Concurrently Scraping & Tokenizing Wikipedia using GoLang

The motivation behind this is data processing for LLM training. Where do LLMs get data? How is the data processed? How is the data formatted so that it can be read by these models?

A huge data source of LLM training is Wikipedia, which is the home to 6,800,000+ fact-based articles.

I create a concurrent scraper in GoLang that gets this data and processes it using OpenAI's tiktoken tokenizer so that it can be fed to LLMs.

Design Doc

All of the code to the scraper can be viewed here.

Scraping the data -

The fundamental design of the system is that we start with a single Wikipedia URL.

That single Wikipedia url links to other URLs, and most likely those other URLs are Wikipedia URLs as well.

We take those links and add them to a queue. That queue is based on the links that we are going to process next.

We repeat this cycle until we have found all the possible Wikipedia URLs and scraped them.

The scraper, on the other hand, takes the data of the important tags and stores them in a JSON file. The JSON file is an array of objects with the tag and text data in the tag, for each object.

This process is repeated until the convergence of all articles.

Concurrency

As of right now, the only thing processing concurrently is extraction and adding to the queue. Which is great.

What really should be processed in parallel is the entire loop.

To do these, we must ensure concurrent queues. To add concurrency to queues, we use locks.

Locks within queues are like a queue within a queue. As soon as a lock is unlocked, then the next item in that queue can execute. Think of it as sync locks.

Tradeoffs

The biggest trade-off right now is with concurrency.

Because we are not processing the articles concurrently, each article must complete both extraction and adding links to the queue (that is processed in parallel), before going to the next.

That's a costly trade-off.

Moreover, the only trade-off of processing the articles concurrently is added complexity and load on Wikipedia.

If this was a scraper I wanted to use in production, then I would add concurrent scraping.

Discussion

Something really important is data compression. This relates to the data format we want.

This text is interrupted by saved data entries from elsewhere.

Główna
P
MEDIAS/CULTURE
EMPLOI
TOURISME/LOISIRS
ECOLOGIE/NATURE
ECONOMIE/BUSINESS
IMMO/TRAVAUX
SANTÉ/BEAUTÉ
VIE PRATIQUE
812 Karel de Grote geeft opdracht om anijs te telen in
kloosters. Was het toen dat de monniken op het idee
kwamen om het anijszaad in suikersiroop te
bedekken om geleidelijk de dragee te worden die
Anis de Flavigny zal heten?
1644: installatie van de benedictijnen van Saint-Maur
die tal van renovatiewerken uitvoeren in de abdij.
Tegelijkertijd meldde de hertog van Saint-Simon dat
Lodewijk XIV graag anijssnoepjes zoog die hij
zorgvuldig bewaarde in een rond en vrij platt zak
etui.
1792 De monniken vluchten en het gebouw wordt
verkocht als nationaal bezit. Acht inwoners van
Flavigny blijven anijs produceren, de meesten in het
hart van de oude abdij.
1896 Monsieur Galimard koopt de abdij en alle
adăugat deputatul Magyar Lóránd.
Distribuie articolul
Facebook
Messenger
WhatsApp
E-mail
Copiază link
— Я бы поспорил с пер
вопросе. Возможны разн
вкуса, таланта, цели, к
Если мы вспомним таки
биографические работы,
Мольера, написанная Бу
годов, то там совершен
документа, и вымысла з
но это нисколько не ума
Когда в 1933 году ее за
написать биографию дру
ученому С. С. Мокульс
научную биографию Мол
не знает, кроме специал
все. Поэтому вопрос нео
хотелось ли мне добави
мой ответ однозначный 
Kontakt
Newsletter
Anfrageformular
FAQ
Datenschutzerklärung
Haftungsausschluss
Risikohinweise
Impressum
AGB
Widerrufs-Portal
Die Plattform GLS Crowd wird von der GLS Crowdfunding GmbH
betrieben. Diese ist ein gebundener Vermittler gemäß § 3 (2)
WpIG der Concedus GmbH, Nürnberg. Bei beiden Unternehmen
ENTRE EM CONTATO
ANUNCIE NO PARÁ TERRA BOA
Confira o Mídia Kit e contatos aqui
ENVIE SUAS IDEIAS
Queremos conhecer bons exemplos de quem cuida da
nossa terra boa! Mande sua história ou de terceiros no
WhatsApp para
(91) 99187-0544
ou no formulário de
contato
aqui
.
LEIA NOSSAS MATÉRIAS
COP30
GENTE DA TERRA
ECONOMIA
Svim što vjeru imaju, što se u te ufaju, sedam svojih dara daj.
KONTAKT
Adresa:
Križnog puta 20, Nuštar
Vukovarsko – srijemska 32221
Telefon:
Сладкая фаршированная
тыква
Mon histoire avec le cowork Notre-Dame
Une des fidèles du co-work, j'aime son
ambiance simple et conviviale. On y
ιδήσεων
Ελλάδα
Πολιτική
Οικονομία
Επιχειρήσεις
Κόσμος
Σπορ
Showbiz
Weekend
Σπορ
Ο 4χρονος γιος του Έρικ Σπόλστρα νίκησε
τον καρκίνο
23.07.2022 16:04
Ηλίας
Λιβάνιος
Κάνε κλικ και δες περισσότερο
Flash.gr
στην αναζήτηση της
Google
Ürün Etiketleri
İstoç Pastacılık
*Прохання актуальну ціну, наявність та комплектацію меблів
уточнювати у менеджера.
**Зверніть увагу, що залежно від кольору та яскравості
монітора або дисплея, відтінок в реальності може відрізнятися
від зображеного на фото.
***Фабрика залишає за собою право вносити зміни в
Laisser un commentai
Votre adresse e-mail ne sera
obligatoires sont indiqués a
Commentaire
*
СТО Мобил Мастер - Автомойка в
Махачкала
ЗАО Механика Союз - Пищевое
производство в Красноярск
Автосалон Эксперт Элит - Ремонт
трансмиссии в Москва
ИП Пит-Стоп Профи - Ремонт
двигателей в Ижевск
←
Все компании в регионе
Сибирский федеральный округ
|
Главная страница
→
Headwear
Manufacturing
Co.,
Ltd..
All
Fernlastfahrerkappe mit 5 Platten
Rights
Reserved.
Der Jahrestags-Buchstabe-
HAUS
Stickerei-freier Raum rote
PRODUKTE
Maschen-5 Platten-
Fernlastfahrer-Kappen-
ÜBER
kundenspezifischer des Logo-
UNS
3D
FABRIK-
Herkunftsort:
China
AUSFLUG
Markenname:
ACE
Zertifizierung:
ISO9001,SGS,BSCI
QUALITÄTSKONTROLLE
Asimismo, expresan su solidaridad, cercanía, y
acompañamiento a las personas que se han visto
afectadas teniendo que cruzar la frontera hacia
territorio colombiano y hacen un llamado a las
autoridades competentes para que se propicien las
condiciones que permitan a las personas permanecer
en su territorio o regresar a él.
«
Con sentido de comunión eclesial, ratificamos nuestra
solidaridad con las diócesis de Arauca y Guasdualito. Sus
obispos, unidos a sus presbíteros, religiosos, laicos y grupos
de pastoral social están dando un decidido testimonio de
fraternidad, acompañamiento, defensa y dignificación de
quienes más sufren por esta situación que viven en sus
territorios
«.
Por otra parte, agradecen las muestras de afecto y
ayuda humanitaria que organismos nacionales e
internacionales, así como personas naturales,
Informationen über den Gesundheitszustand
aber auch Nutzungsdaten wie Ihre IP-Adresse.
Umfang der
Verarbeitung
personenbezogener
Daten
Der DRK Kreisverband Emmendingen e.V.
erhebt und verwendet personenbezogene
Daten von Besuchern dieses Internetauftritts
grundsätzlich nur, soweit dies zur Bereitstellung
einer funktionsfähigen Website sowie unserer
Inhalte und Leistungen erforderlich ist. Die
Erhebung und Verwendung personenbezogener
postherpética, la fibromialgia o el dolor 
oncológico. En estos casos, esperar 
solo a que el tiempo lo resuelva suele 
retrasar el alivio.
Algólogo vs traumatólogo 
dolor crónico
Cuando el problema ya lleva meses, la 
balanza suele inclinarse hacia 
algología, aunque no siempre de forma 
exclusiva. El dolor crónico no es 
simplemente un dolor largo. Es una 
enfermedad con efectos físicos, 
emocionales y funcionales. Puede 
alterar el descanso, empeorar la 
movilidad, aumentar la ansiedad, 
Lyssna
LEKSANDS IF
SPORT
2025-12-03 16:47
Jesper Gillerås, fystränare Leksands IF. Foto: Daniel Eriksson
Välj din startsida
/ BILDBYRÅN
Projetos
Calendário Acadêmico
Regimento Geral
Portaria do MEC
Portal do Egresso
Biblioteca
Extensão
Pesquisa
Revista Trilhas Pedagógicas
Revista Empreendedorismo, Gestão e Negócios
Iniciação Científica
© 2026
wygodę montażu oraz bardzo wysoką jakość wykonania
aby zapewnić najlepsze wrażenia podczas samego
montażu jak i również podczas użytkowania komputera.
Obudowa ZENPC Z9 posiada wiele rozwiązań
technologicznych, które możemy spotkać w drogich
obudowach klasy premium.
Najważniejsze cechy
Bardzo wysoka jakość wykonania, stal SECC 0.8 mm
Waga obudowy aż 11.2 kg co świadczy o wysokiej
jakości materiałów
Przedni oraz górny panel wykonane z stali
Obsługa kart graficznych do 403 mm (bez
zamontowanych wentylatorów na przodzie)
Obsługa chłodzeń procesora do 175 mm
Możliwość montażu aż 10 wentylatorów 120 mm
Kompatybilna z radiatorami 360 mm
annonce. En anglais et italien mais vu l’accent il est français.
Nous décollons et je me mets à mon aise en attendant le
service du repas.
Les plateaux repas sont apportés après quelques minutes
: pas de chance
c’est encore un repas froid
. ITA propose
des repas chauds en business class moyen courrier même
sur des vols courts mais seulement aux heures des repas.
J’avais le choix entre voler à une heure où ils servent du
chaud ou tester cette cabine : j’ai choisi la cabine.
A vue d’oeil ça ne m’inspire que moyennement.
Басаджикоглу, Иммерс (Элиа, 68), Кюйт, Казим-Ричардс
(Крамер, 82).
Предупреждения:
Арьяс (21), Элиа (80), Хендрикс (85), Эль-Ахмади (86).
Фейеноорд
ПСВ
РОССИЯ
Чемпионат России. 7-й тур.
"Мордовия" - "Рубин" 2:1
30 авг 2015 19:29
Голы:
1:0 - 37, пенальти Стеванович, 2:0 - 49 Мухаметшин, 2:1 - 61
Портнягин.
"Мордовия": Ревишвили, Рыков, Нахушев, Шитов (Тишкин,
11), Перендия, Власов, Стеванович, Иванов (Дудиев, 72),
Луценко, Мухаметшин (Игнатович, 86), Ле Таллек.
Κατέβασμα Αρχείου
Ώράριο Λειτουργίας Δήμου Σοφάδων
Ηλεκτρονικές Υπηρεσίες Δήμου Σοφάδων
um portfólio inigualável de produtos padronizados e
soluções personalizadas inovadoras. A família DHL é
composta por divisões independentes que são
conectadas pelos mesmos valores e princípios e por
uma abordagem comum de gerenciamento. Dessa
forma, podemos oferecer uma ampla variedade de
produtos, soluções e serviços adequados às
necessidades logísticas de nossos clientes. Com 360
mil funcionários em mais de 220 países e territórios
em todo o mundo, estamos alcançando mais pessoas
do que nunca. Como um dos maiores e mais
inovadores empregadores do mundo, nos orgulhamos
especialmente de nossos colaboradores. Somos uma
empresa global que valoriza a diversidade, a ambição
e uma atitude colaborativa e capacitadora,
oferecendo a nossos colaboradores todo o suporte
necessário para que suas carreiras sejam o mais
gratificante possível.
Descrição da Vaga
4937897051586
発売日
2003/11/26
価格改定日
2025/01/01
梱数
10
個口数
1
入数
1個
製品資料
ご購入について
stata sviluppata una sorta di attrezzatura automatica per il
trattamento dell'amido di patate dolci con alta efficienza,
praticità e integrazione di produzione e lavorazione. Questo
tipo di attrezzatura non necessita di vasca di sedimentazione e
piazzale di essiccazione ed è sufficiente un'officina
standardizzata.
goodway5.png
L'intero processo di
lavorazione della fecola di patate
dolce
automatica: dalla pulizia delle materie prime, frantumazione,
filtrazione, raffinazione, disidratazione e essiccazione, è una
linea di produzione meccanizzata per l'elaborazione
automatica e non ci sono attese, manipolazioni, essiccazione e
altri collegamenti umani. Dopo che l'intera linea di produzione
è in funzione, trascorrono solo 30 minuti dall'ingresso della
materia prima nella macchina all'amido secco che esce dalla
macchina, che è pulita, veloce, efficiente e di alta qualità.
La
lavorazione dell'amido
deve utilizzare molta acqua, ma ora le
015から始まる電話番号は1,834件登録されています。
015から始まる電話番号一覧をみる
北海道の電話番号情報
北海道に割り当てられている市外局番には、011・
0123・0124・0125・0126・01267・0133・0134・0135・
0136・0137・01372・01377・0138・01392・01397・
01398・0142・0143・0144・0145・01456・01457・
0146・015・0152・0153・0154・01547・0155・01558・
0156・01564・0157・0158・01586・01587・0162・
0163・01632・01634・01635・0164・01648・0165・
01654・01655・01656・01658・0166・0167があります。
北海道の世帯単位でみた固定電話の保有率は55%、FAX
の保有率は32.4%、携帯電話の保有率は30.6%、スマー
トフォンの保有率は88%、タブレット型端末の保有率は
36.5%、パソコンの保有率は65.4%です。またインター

To process these into a Transformer, then we should probably store them as tokens. Tokens are a heavily compressed form of the data.

Furthermore, if we wanted to keep these stored as JSON or as TXT docs, we have two options. We can store these as the original documents in a cloud storage bucket like S3 of a NoSQL database.

Although a NoSQL database will more than likely be more expensive, searching the documents, and data cleaning will be a lot easier.